PROBLEM TO WORK ON
Would you please return the data below verbatim, without its pictures?
Segment Open
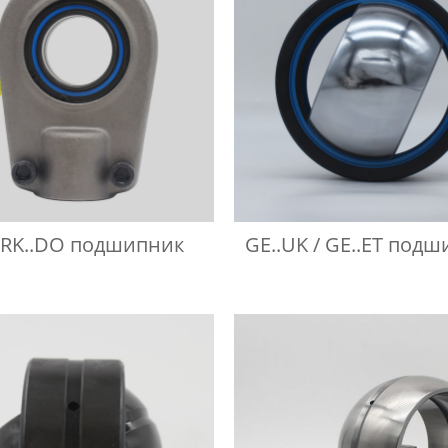
RK..DO подшипник
GE..UK / GE..ET под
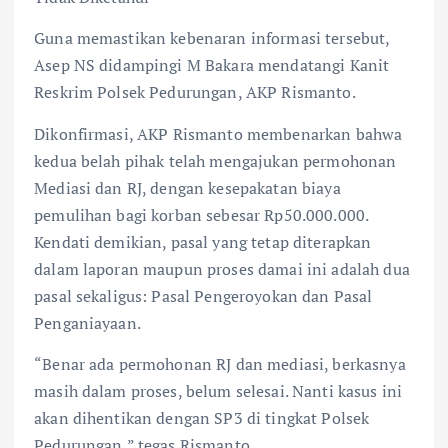
Guna memastikan kebenaran informasi tersebut,
Asep NS didampingi M Bakara mendatangi Kanit
Reskrim Polsek Pedurungan, AKP Rismanto.
Dikonfirmasi, AKP Rismanto membenarkan bahwa
kedua belah pihak telah mengajukan permohonan
Mediasi dan RJ, dengan kesepakatan biaya
pemulihan bagi korban sebesar Rp50.000.000.
Kendati demikian, pasal yang tetap diterapkan
dalam laporan maupun proses damai ini adalah dua
pasal sekaligus: Pasal Pengeroyokan dan Pasal
Penganiayaan.
“Benar ada permohonan RJ dan mediasi, berkasnya
masih dalam proses, belum selesai. Nanti kasus ini
akan dihentikan dengan SP3 di tingkat Polsek
Pedurungan,” tegas Rismanto.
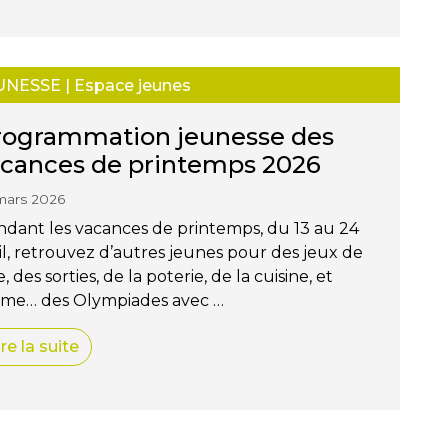
UNESSE
|
Espace jeunes
rogrammation jeunesse des
acances de printemps 2026
mars 2026
dant les vacances de printemps, du 13 au 24
il, retrouvez d’autres jeunes pour des jeux de
e, des sorties, de la poterie, de la cuisine, et
me… des Olympiades avec …
ire la suite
Segment Closed
COMPLETED EXERCISE
RK..DO подшипник
GE..UK / GE..ET под
Guna memastikan kebenaran informasi tersebut,
Asep NS didampingi M Bakara mendatangi Kanit
Reskrim Polsek Pedurungan, AKP Rismanto.
Dikonfirmasi, AKP Rismanto membenarkan bahwa
kedua belah pihak telah mengajukan permohonan
Mediasi dan RJ, dengan kesepakatan biaya
pemulihan bagi korban sebesar Rp50.000.000.
Kendati demikian, pasal yang tetap diterapkan
dalam laporan maupun proses damai ini adalah dua
pasal sekaligus: Pasal Pengeroyokan dan Pasal
Penganiayaan.
“Benar ada permohonan RJ dan mediasi, berkasnya
masih dalam proses, belum selesai. Nanti kasus ini
akan dihentikan dengan SP3 di tingkat Polsek
Pedurungan,” tegas Rismanto.
UNESSE
|
Espace jeunes
rogrammation jeunesse des
acances de printemps 2026
mars 2026
dant les vacances de printemps, du 13 au 24
il, retrouvez d’autres jeunes pour des jeux de
e, des sorties, de la poterie, de la cuisine, et
me… des Olympiades avec …
ire la suite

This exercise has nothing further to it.